Novo Cientistamídia especial sobre ciência, reúne EDUCAÇÃO publicado em Jornal Americano de Antropologia Física f Pesquisar no Ecologia natural e evoluçãoque sustenta que o dificuldade no parto Não é exclusivo dos humanos, mas é um fato generalizado na ordem dos primatas.
Esses estudos mostram que, em diferentes espécies, o berço é especialmente estreito no tamanho da cabeça da escotilha, o que aumenta a possibilidade do dificuldade durante o nascimento. A relação entre tamanho fetal e a pelve da mãe determina a dificuldade do parto.

Pesquisas sugerem que partos difíceis são um pressão evolutiva compartilhada por primatas, não uma distinção humana. A visão tradicional que postula o nascimento humano como o mais complexo é qualificada por evidências que mostram dificuldade igual ou maior em outras espécies.
Em alguns primatas, a prole deve ser criada um lugar muito específico passar pelo canal pélvico. Quando isso não acontece, aumenta a possibilidade de complicações, como nascimento permanente até a mortalidade materna e dos bezerros está aumentando. O estudo mencionado mostra que esse fenômeno é encontrado no grande macaco como nos macacos do Novo Mundo e do Novo Mundo, embora com diferentes graus de complexidade e adaptação evolutiva.

Com o passar do tempo, pensou-se que o nascimento humano Isto é especialmente difícil devido à combinação da pélvis com o cérebro grande e ereto. Os dados dos estudos mencionados acima indicam que muitas espécies de primatas também enfrentam parto difícil e, em alguns casos, mais perigoso.
Em macacos como Macacos e babuínos, o canal do parto pode ser tão estreito que o recém-nascido, se segurar um orientação corretaaumentando o risco de complicações.
Nos seres humanos, a dificuldade depende em grande parte da necessidade do feto em rotação mover-se estrada sinuosao que torna o processo ainda mais exigente. Existem primatas não humanos onde a relação entre o tamanho da cabeça e da pélvis do bebé não é muito boa, o que pode ser exigente. assistência social durante o parto. Complicações no parto são comuns compartilhado entre primatas.

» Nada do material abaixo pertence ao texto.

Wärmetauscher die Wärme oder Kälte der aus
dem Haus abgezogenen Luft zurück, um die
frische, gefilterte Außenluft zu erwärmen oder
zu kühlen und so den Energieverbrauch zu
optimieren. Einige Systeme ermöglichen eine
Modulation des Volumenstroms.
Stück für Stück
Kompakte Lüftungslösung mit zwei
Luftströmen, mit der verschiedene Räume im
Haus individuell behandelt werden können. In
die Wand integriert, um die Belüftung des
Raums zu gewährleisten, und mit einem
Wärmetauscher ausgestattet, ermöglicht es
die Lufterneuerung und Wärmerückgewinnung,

Este processo afeta diretamente o seu biologia reprodutiva e seu desenvolvimento. Um canal de parto estreito pode apoiar a seleção de estratégias como redução no tamanho da panturrilha ou a maior flexibilidade do corpo fetal para facilitar o nascimento. Além disso, este desafio afecta a comportamento materno e na tendência de procurar ajuda durante o parto, o que reforça a aspecto social nascido em algumas espécies.
O equilíbrio entre o tamanho da cabeça do bezerro, necessário para uma desenvolvimento adequado do cérebroe a capacidade da mãe de dar à luz sem complicações é uma compromisso evolutivo. O resultado é visto na proporção sobrevivência da geraçãolongevidade materna e frequência reprodutiva. Essas pressões afetaram a anatomia e o comportamento social os primatas.

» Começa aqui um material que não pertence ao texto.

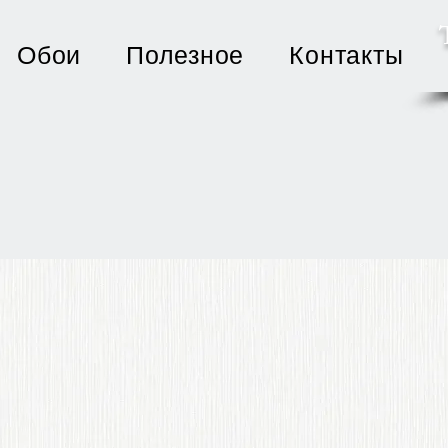
Обои
Полезное
Контакты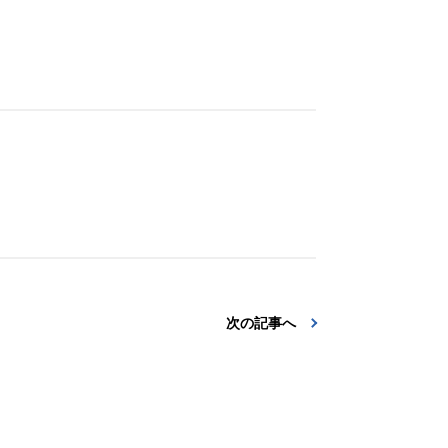
次の記事へ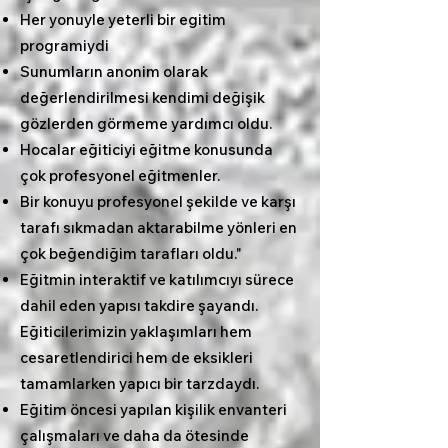
Her yonuyle yeterli bir egitim
programiydi
Sunumların anonim olarak
değerlendirilmesi kendimi değişik
gözlerden görmeme yardımcı oldu.
Hocalar eğiticiyi eğitme konusunda
çok profesyonel eğitmenler.
Bir konuyu profesyonel şekilde ve karşı
tarafı sıkmadan aktarabilme yönleri en
çok beğendiğim tarafları oldu."
Eğitmin interaktif ve katılımcıyı sürece
dahil eden yapısı takdire şayandı.
Eğiticilerimizin yaklaşımları hem
cesaretlendirici hem de eksikleri
tamamlarken yapıcı bir tarzdaydı.
Eğitim öncesi yapılan kişilik envanteri
çalışmaları ve daha da ötesinde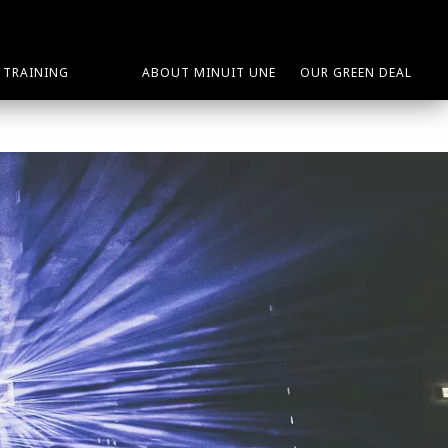
TRAINING
ABOUT MINUIT UNE
OUR GREEN DEAL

As experiências de nascimento variam muito espécies de primatas. Alguns, como alguns macacos do Velho Mundo, desenvolveram canais especiais. restriçãomas existem outros, como lêmures ou saguis adaptações anatômicas o que permite um parto menos complicado. Essa diferença representa a diferença estratégia evolutiva enfrentarão o mesmo desafio: garantir a sobrevivência das mães e dos bezerros durante o parto.
A variação nos nascimentos de primatas mostra que a evolução forneceu soluções diferentes dependendo da pressão ambiente e cada espécie é social. A adaptação inclui tudo, desde a mudança formato da pélvis até mesmo comportamento cooperativo durante o nascimento. Difícil dar à luz, longe de ser um humanidadeé constante ao longo da história evolutiva dos primatas.